Я оставил Хильке, опередил похоронную процессию, обогнув ее слева, и почти одновременно с носильщиками оказался у ямы, покрытой по краям досками и вовсе не такой глубокой, как я себе представлял; на глинистом дне стояло немного воды — не почвенной воды, просто растаявший снег. Из стенок торчали беловатые корни, которые рассекла лопата, а что все Рипенское кладбище насыпное, легко было узнать по верхнему слою песка и глины глубиной всего в каких-нибудь полтора метра; снизу земля была черно-коричневая, рыхлая, хоть торф режь.
Художник взглянул на меня, я поздоровался, но он не ответил; он поддерживал доктора Бусбека, того, казалось, тянуло книзу мокрое драповое пальто, его чересчур большие калоши разъезжались по глинистому грунту. По знаку Фенне носильщики поставили гроб и пропустили под него веревки, концы они держали в руках, чтобы, как я понял, понемножку стравливать, но, прежде чем они опустили гроб, пастор Бандикс простер руку над могилой, кисть его расслабленно реяла, как лист на ветру; он благословлял гроб, рука все трепетала и трепетала в воздухе, и, лишь приступив к молитве, он ее уронил. После молитвы носильщики, упершись в глиняный край ямы, приподняли гроб и медленно опустили в могилу, а художник обнял Тео Бусбека за плечи и привлек к себе, так что вместе они образовали как бы треугольник.
Непредвиденный инцидент. Истерика? Картинный обморок у разверстой могилы? Как все это ни напрашивается, я вынужден отказаться от подобных эффектов, не вправе я также цитировать клятвы, прощальные слова, бессмысленные восклицания, которые часто слышишь у открытой могилы, особенно в дурную погоду, ибо, после того как гроб Дитте скрылся в яме, художник и Тео Бусбек бросили вслед по горстке песка и стали у конца живой изгороди, так чтобы всякий, бросивший за ними горсть песка на гроб, непременно должен был пройти мимо них. Многие нагибались и, хотя рядом лежал наготове совочек, рукой загребали песок, который сыпался струйкой или, если в песке попадались комки, глухо барабанил о гроб, после чего каждый пожимал руку художнику и доктору Бусбеку и говорил несколько слов, а то и не говорил.
Я дождался, пока очередь не дошла до Хильке, втиснулся за ней, кинул вниз, на Дитте, две полные пригоршни песку и по примеру сестры пожал руки обоим мужчинам. Отец тоже стоял в очереди; съежившись между Бродерсеном и Бультйоганном, он подвигался к могиле, дважды бросил по горстке песку и направился — никогда не забуду это сухое лицо, настроенное на кисло-сладкую нейтральность, — к художнику, встретившему его тем же невозмутимым, все примечающим взглядом, что и всех других. Казалось, здесь ничто не назревало, ничто не могло произойти. Казалось, все ограничится кратким рукопожатием, но назовут ли они друг друга по имени со слегка вопросительной интонацией: — Макс? — Йенс?
Однако, когда художник сжал руку полицейского и задержал ее в своей дольше, чем руки других, можно было догадаться, что у него возникла какая-то мысль, что ему захотелось от чего-то освободиться, сейчас, в эту минуту, когда все к нему устремлялись, чтобы выразить свое участие.
— Ты потом зайдешь, Йенс? — тихо спросил художник, и так как отец, очевидно ждавший этого вопроса, поспешно ответил «Нет»: — Мне надо тебе кое-что показать.

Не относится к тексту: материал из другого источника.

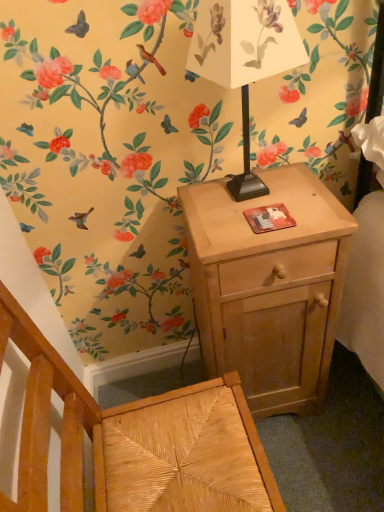 Question: From a real-world perspective, is white paper lampshade at upper center positioned over woven wood armchair at lower left based on gravity?

Choices:
 (A) yes
 (B) no

Answer: (A)

Question: Is white paper lampshade at upper center facing towards woven wood armchair at lower left?

Choices:
 (A) yes
 (B) no

Answer: (B)

Question: Is white paper lampshade at upper center thinner than woven wood armchair at lower left?

Choices:
 (A) yes
 (B) no

Answer: (A)

Question: Does white paper lampshade at upper center come in front of woven wood armchair at lower left?

Choices:
 (A) yes
 (B) no

Answer: (B)

Question: From the image's perspective, would you say white paper lampshade at upper center is shown under woven wood armchair at lower left?

Choices:
 (A) no
 (B) yes

Answer: (A)

Question: From a real-world perspective, relative to white paper lampshade at upper center, is woven wood armchair at lower left vertically above or below?

Choices:
 (A) below
 (B) above

Answer: (A)

Question: Which is correct: woven wood armchair at lower left is inside white paper lampshade at upper center, or outside of it?

Choices:
 (A) outside
 (B) inside

Answer: (A)

Question: Is woven wood armchair at lower left bigger or smaller than white paper lampshade at upper center?

Choices:
 (A) small
 (B) big

Answer: (B)

Question: Relative to white paper lampshade at upper center, is woven wood armchair at lower left in front or behind?

Choices:
 (A) front
 (B) behind

Answer: (A)

Question: In terms of height, does woven wood armchair at lower left look taller or shorter compared to light wood nightstand at right?

Choices:
 (A) tall
 (B) short

Answer: (A)

Question: Is point (13, 314) positioned closer to the camera than point (271, 173)?

Choices:
 (A) farther
 (B) closer

Answer: (B)

Question: Which is correct: woven wood armchair at lower left is inside light wood nightstand at right, or outside of it?

Choices:
 (A) outside
 (B) inside

Answer: (A)

Question: Is woven wood armchair at lower left in front of or behind light wood nightstand at right in the image?

Choices:
 (A) front
 (B) behind

Answer: (A)

Question: From a real-world perspective, is light wood nightstand at right above or below woven wood armchair at lower left?

Choices:
 (A) below
 (B) above

Answer: (A)

Question: Visually, is light wood nightstand at right positioned to the left or to the right of woven wood armchair at lower left?

Choices:
 (A) left
 (B) right

Answer: (B)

Отец в знак того, что это его не больно интересует, пожал плечами:
— Что там у тебя такое?
— Последний портрет Дитте, — произнес художник без ненависти, скорее с оттенком презрительной фамильярности. — Если зайдешь, Йенс, я тебе его покажу.
После этого ругбюльский полицейский счел излишним подать руку Тео Бусбеку; поджав губы, он повернулся и стремительно зашагал к центральной аллее кладбища, где в одиночестве ждала его супруга, подхватив ее под руку, потащил за собой и вдруг вспомнил о нас, вспомнил так внезапно, что, резко поворотив, рванул за собой мать, заставив ее дважды поспешно переступить. Да-да, мы тут, мы уже идем, я послушно бежал возле Хильке, держась за ее пустую перчатку. На этот раз старшие шли впереди, молча, изредка торопливо и рассеянно здороваясь, и беглый шаг ругбюльского полицейского был признанием всей глубины нанесенного ему только что оскорбления. Он не вступал в разговоры ни перед часовней, ни у кладбищенских ворот, а на вопрос капитана Андерсена: «Уже все кончено?» — коротко кивнул, даже не остановившись, чтобы сказать слово старику, которого только что привезли в пролетке и разворачивали из пледа.